What I discovered after analyzing 10,000 medium posts with Python.

9 Tips on how to increase readers' engagement, earn more claps and views.

Joachim Kuleafenu
Analytics Vidhya
Published in
11 min readSep 8, 2021

--

Photo by Road Trip with Raj on Unsplash

NB: A link to the project source code Is provided here as well as in the conclusion section.

“more claps == more views”

Yes, that is it, but why!.

Do you know that a medium algorithm, aside from getting your article being published by a big publication to drive more traffic, ranks your article by evaluating the number of claps given by users on an individual basis?

Simply put, the higher the number of unique claps you get, the better you are ranked, which apparently impacts the amount of money you earn.

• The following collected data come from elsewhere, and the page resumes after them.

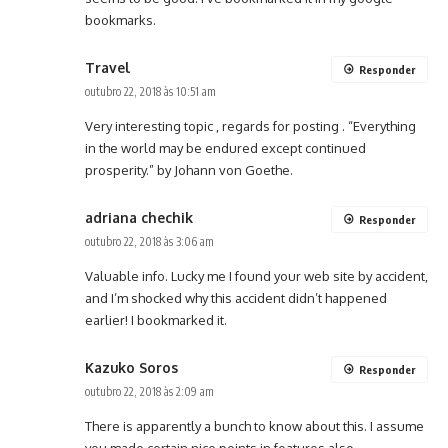
bookmarks.
Travel
Responder
outubro 22, 2018 às 10:51 am
Very interesting topic , regards for posting . “Everything
in the world may be endured except continued
prosperity.” by Johann von Goethe.
adriana chechik
Responder
outubro 22, 2018 às 3:06 am
Valuable info. Lucky me I found your web site by accident,
and I’m shocked why this accident didn’t happened
earlier! I bookmarked it.
Kazuko Soros
Responder
outubro 22, 2018 às 2:09 am
There is apparently a bunch to know about this. I assume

Also, a research article published by Harrison Jansma after analyzing a million posts indicated that 61.3% of medium articles earn less than 10 claps — which is undoubtedly discouraging.

If so, then the question is, how do we increase user engagement, earn more views and claps from readers?

Let’s dig in!

Project goal: Analysing 10 thousand medium posts to derive insights on how to tweak your article to earn more claps from your readers.

Things to learn

  1. About the dataset in use.

2. Summary statistical report on data.

3. Answering the 9 most pressing questions.

4. Conclusion.

About the dataset in use.

Scrapping dataset from towardsdatascience archive

To get data for this project, I built a web scrapper with python (you can read on how to do so here) to scrape datasets from the TDS data archive.

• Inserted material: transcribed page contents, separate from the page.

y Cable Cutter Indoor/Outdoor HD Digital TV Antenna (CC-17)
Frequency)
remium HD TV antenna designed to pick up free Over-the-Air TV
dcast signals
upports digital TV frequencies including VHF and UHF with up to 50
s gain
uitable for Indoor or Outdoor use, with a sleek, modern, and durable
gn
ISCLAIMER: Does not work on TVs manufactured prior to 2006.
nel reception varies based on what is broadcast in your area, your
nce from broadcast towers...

In all, 13K data points were collected and after the necessary preprocessing steps, it was left with 12K.

Summary statistical report on data

I got some interesting findings during my statistical summary and am sure they can also be used as an evaluating metric as well.

  • It emerged that the highest claps ever gained on an article within my sample data are 19,700.
  • And on an average basis, medium writers earn about 196 claps on their articles.
  • For your post to be among the top 1% in terms of claps, you must earn at least 1,600 claps.
  • To be part of the top 20%, you must earn at least 225 claps on your post.
  • 50% of all articles earn 80 claps which is 116 lesser than the average number of claps.

I also wanted to know how consistent is it for authors to reach that top 20% threshold. And this is what I had

It turned out that

  • 28.12% of the authors have at least one of their articles reaching 225 claps; which is the top 20 Percent threshold.
  • Less than half of authors that have their initial article reaching the top 20 Percent representing, 10.6%, have their second article reaching as well.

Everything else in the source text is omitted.